My rating: 5 of 5 stars
A truly remarkable book – unique and refreshing and incredibly meaningful. It is a story of the Holocaust, but it is more: It is also the story of a man and his father, coming to terms with that terrible chapter in history. In fact at times, the Holocaust is the backdrop to the pressing personal conflict between Art and Vladek Spiegelman. This is what makes Maus so unique and so different; it shows a different side to the Holocaust, the side of children coming to terms with their parent’s ordeal.
The depth of meaning juxtaposed in the comic anthropomorphic concept is incredible. We are brought to the lowest pit of despair, wallow in the tragic insanity of the Holocaust, then are yanked suddenly out to experience the humor, sad irony, and tenderness of Vladek’s current life. The pacing is breathtaking, and this contrast puts the Holocaust in the realm of actual, ordinary reality: It happened to actual, ordinary people with our problems and our humor and our kind of life. It helps make the Holocaust approachable and, to some extent, relatable.

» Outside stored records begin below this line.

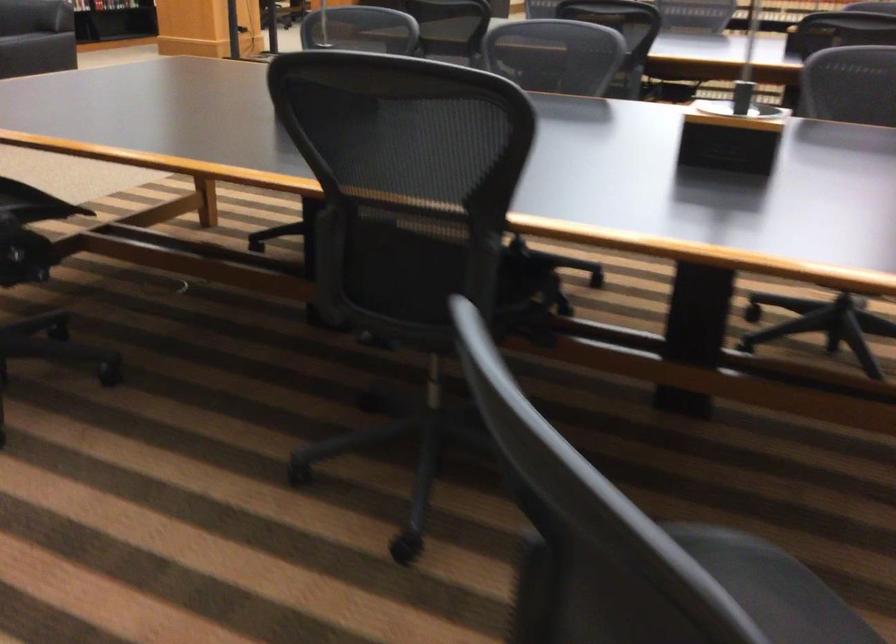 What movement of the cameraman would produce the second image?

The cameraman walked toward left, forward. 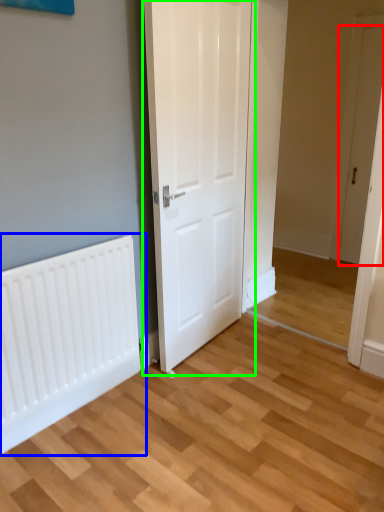 Question: Which object is positioned closest to door (highlighted by a red box)? Select from radiator (highlighted by a blue box) and door (highlighted by a green box).

Choices:
 (A) radiator
 (B) door

Answer: (B) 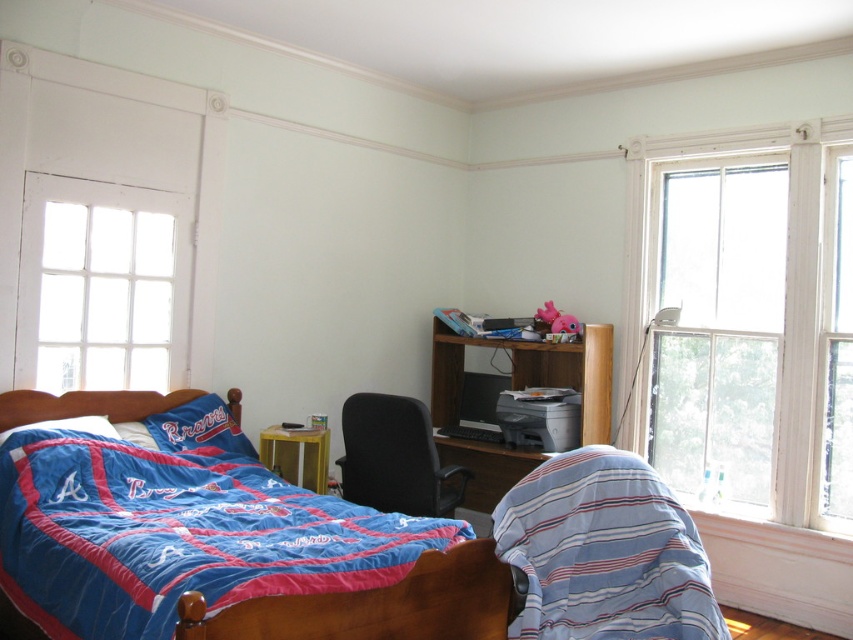 Does wooden desk at center appear over black fabric chair at center?

Yes, wooden desk at center is above black fabric chair at center.

Which is in front, point (463, 458) or point (427, 512)?

Point (427, 512) is more forward.

This screenshot has height=640, width=853. Describe the element at coordinates (529, 374) in the screenshot. I see `wooden desk at center` at that location.

You are a GUI agent. You are given a task and a screenshot of the screen. Output one action in this format:
    pyautogui.click(x=<x>, y=<y>)
    Task: Click on the wooden desk at center
    This screenshot has width=853, height=640.
    Given the screenshot: What is the action you would take?
    pyautogui.click(x=529, y=374)

Find the location of a particular element. This screenshot has width=853, height=640. clear glass window at upper left is located at coordinates coord(102,285).

Who is more distant from viewer, (x=111, y=320) or (x=589, y=396)?

The point (x=589, y=396) is more distant.

Does point (165, 280) come farther from viewer compared to point (608, 388)?

That is False.

Find the location of `clear glass window at upper left`. clear glass window at upper left is located at coordinates (102, 285).

Who is lower down, clear glass window at upper left or black fabric chair at center?

black fabric chair at center

Which of these two, clear glass window at upper left or black fabric chair at center, stands taller?

clear glass window at upper left is taller.

Is point (59, 326) less distant than point (381, 506)?

That is True.

You are a GUI agent. You are given a task and a screenshot of the screen. Output one action in this format:
    pyautogui.click(x=<x>, y=<y>)
    Task: Click on the clear glass window at upper left
    The width and height of the screenshot is (853, 640).
    Given the screenshot: What is the action you would take?
    pyautogui.click(x=102, y=285)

In all, Maus is decidedly human, it seems, in spite of the anthropomorphism. We see tenderness in deft touches, guilt and sadness. It all sparks of reality. The literary fourth wall is broken throughout the book: the narrator Art Spiegelman speaks of this very book in the making. And midway through, we see Art the author experience the trauma and pain of approaching the subject of Auschwitz. Somehow, knowing the author’s conflict in writing about the Holocaust does much to show the personal nature of its horror and hardship.
This is a book that grabs your attention. Its characterization, allusions, and meanings are all quietly, yet powerfully conveyed. The best literature defies categorization, and Maus, which found itself no conclusive category in the Pulitzer Prize it so incredibly deserved, fits the description aptly. Indeed, Maus is a richness beyond words.